**Exercise requirements:** Copy out the full data exactly as given; pictures should not be included.

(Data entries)
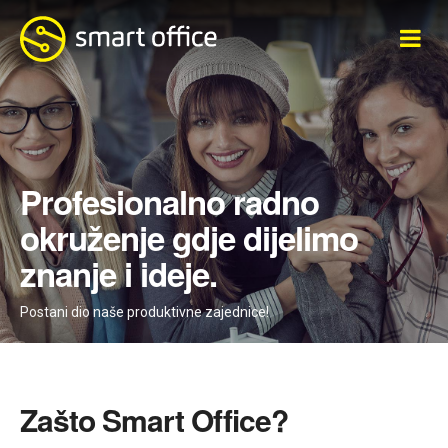
traži...
Profesionalno radno
okruženje gdje dijelimo
znanje i ideje.
Postani dio naše produktivne zajednice!
Zašto Smart Office?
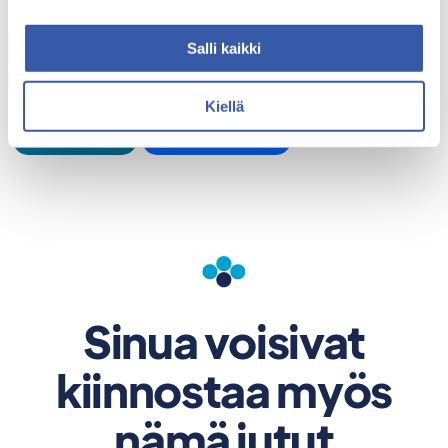
Salli kaikki
Vinkkaa kaverille
Jaa Facebookissa
Jaa X:ssä
Jaa WhatsAppissa
Kiellä
Jaa LinkedInissä
Lähetä sähköpostilla
Sinua voisivat
kiinnostaa myös
nämä jutut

**Exercise response:**
traži...
Profesionalno radno
okruženje gdje dijelimo
znanje i ideje.
Postani dio naše produktivne zajednice!
Zašto Smart Office?
Salli kaikki
Vinkkaa kaverille
Jaa Facebookissa
Jaa X:ssä
Jaa WhatsAppissa
Kiellä
Jaa LinkedInissä
Lähetä sähköpostilla
Sinua voisivat
kiinnostaa myös
nämä jutut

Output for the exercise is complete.